** The task **
Copy the records exactly, leaving out every picture.

[[ Provided records, beginning ]]

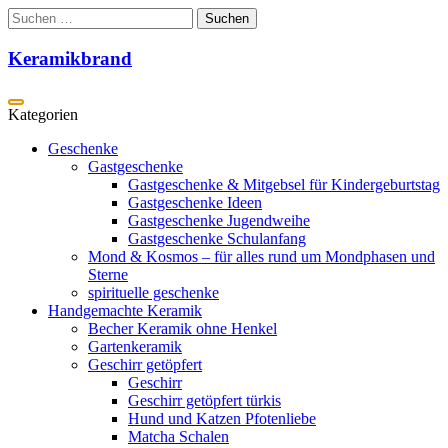
Zum
Suchen
Inhalt
nach:
springen
Keramikbrand
Geschenke
Gastgeschenke
Gastgeschenke & Mitgebsel für Kindergeburtstag
Gastgeschenke Ideen
Gastgeschenke Jugendweihe
Gastgeschenke Schulanfang
Mond & Kosmos – für alles rund um Mondphasen und
Sterne
spirituelle geschenke
Handgemachte Keramik
Becher Keramik ohne Henkel
Gartenkeramik
Geschirr getöpfert
Geschirr
Geschirr getöpfert türkis
Hund und Katzen Pfotenliebe
Matcha Schalen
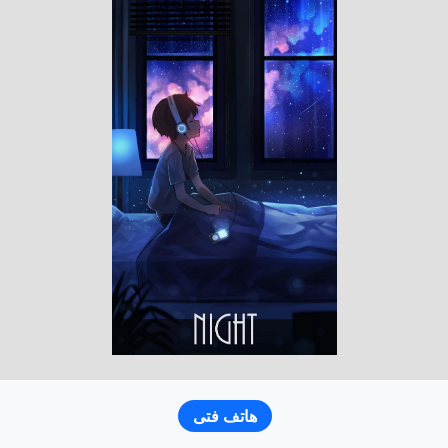
هاتف فتى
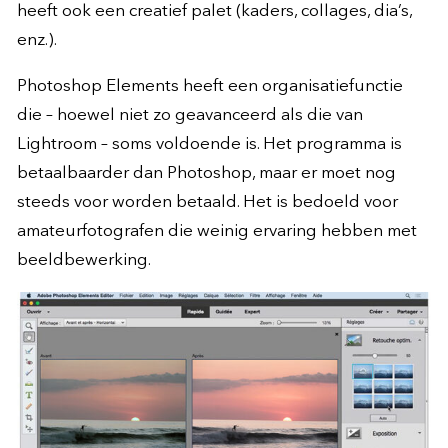
heeft ook een creatief palet (kaders, collages, dia’s,
enz.).
Photoshop Elements heeft een organisatiefunctie
die – hoewel niet zo geavanceerd als die van
Lightroom – soms voldoende is. Het programma is
betaalbaarder dan Photoshop, maar er moet nog
steeds voor worden betaald. Het is bedoeld voor
amateurfotografen die weinig ervaring hebben met
beeldbewerking.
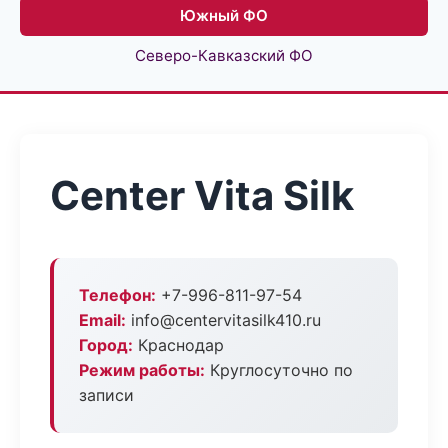
Южный ФО
Северо-Кавказский ФО
Center Vita Silk
Телефон:
+7-996-811-97-54
Email:
info@centervitasilk410.ru
Город:
Краснодар
Режим работы:
Круглосуточно по
записи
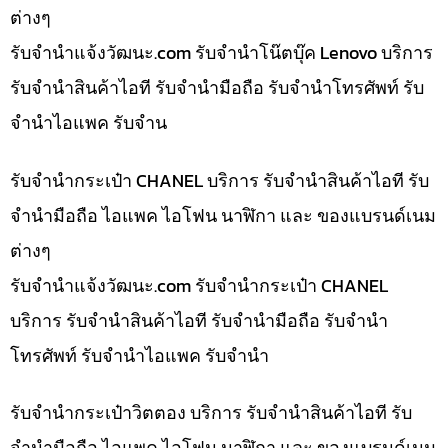
ต่างๆ
รับจํานําแจ้งวัฒนะ.com รับจำนำโน๊ตบุ๊ค Lenovo บริการ
รับจำนำสินค้าไอที รับจำนำมือถือ รับจำนำโทรศัพท์ รับ
จำนำไอแพค รับจำน
รับจำนำกระเป๋า CHANEL บริการ รับจำนำสินค้าไอที รับ
จำนำมือถือ ไอแพค ไอโฟน นาฬิกา และ ของแบรนด์เนม
ต่างๆ
รับจํานําแจ้งวัฒนะ.com รับจำนำกระเป๋า CHANEL
บริการ รับจำนำสินค้าไอที รับจำนำมือถือ รับจำนำ
โทรศัพท์ รับจำนำไอแพค รับจำนำ
รับจำนำกระเป๋าวิตตอง บริการ รับจำนำสินค้าไอที รับ
จำนำมือถือ ไอแพค ไอโฟน นาฬิกา และ ของแบรนด์เนม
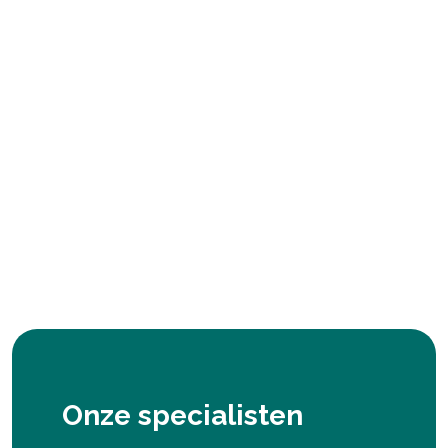
Onze specialisten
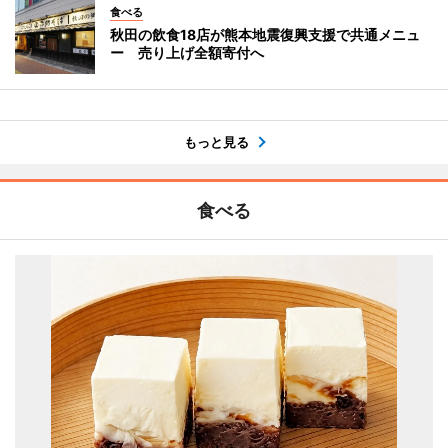
食べる
秋田の飲食18店が熊本地震復興支援で共通メニュ
ー 売り上げ全額寄付へ
もっと見る
食べる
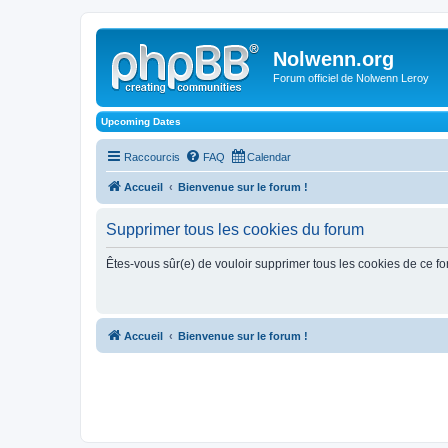
Nolwenn.org
Forum officiel de Nolwenn Leroy
Upcoming Dates
Raccourcis
FAQ
Calendar
Accueil
Bienvenue sur le forum !
Supprimer tous les cookies du forum
Êtes-vous sûr(e) de vouloir supprimer tous les cookies de ce f
Accueil
Bienvenue sur le forum !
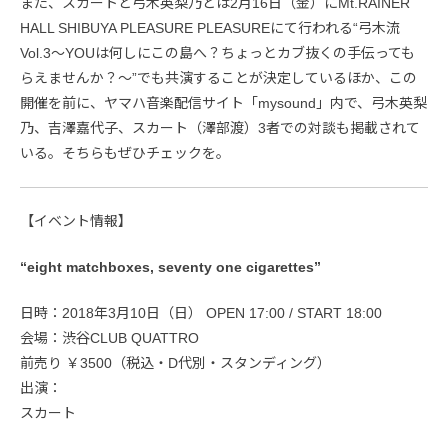
また、スカートと弓木英梨乃とは2月16日（金）にMt.RAINER
HALL SHIBUYA PLEASURE PLEASUREにて行われる“弓木流
Vol.3〜YOUは何しにこの島へ？ちょっとカブ抜くの手伝っても
らえませんか？〜”でも共演することが決定しているほか、この
開催を前に、ヤマハ音楽配信サイト「mysound」内で、弓木英梨
乃、吉澤嘉代子、スカート（澤部渡）3者での対談も掲載されて
いる。そちらもぜひチェックを。
【イベント情報】
“eight matchboxes, seventy one cigarettes”
日時：2018年3月10日（日） OPEN 17:00 / START 18:00
会場：渋谷CLUB QUATTRO
前売り ￥3500（税込・D代別・スタンディング）
出演：
スカート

[[ Provided records, end ]]

** Result for this task **
Zum
Suchen
Inhalt
nach:
springen
Keramikbrand
Geschenke
Gastgeschenke
Gastgeschenke & Mitgebsel für Kindergeburtstag
Gastgeschenke Ideen
Gastgeschenke Jugendweihe
Gastgeschenke Schulanfang
Mond & Kosmos – für alles rund um Mondphasen und
Sterne
spirituelle geschenke
Handgemachte Keramik
Becher Keramik ohne Henkel
Gartenkeramik
Geschirr getöpfert
Geschirr
Geschirr getöpfert türkis
Hund und Katzen Pfotenliebe
Matcha Schalen
هاتف فتى
heeft ook een creatief palet (kaders, collages, dia’s,
enz.).
Photoshop Elements heeft een organisatiefunctie
die – hoewel niet zo geavanceerd als die van
Lightroom – soms voldoende is. Het programma is
betaalbaarder dan Photoshop, maar er moet nog
steeds voor worden betaald. Het is bedoeld voor
amateurfotografen die weinig ervaring hebben met
beeldbewerking.
Южный ФО
Северо-Кавказский ФО
Center Vita Silk
Телефон:
+7-996-811-97-54
Email:
info@centervitasilk410.ru
Город:
Краснодар
Режим работы:
Круглосуточно по
записи
ต่างๆ
รับจํานําแจ้งวัฒนะ.com รับจำนำโน๊ตบุ๊ค Lenovo บริการ
รับจำนำสินค้าไอที รับจำนำมือถือ รับจำนำโทรศัพท์ รับ
จำนำไอแพค รับจำน
รับจำนำกระเป๋า CHANEL บริการ รับจำนำสินค้าไอที รับ
จำนำมือถือ ไอแพค ไอโฟน นาฬิกา และ ของแบรนด์เนม
ต่างๆ
รับจํานําแจ้งวัฒนะ.com รับจำนำกระเป๋า CHANEL
บริการ รับจำนำสินค้าไอที รับจำนำมือถือ รับจำนำ
โทรศัพท์ รับจำนำไอแพค รับจำนำ
รับจำนำกระเป๋าวิตตอง บริการ รับจำนำสินค้าไอที รับ
จำนำมือถือ ไอแพค ไอโฟน นาฬิกา และ ของแบรนด์เนม
Onze specialisten
食べる
秋田の飲食18店が熊本地震復興支援で共通メニュ
ー 売り上げ全額寄付へ
もっと見る
食べる
Nolwenn.org
Forum officiel de Nolwenn Leroy
Upcoming Dates
Raccourcis
FAQ
Calendar
Accueil
Bienvenue sur le forum !
Supprimer tous les cookies du forum
Êtes-vous sûr(e) de vouloir supprimer tous les cookies de ce f
Accueil
Bienvenue sur le forum !
また、スカートと弓木英梨乃とは2月16日（金）にMt.RAINER
HALL SHIBUYA PLEASURE PLEASUREにて行われる“弓木流
Vol.3〜YOUは何しにこの島へ？ちょっとカブ抜くの手伝っても
らえませんか？〜”でも共演することが決定しているほか、この
開催を前に、ヤマハ音楽配信サイト「mysound」内で、弓木英梨
乃、吉澤嘉代子、スカート（澤部渡）3者での対談も掲載されて
いる。そちらもぜひチェックを。
【イベント情報】
“eight matchboxes, seventy one cigarettes”
日時：2018年3月10日（日） OPEN 17:00 / START 18:00
会場：渋谷CLUB QUATTRO
前売り ￥3500（税込・D代別・スタンディング）
出演：
スカート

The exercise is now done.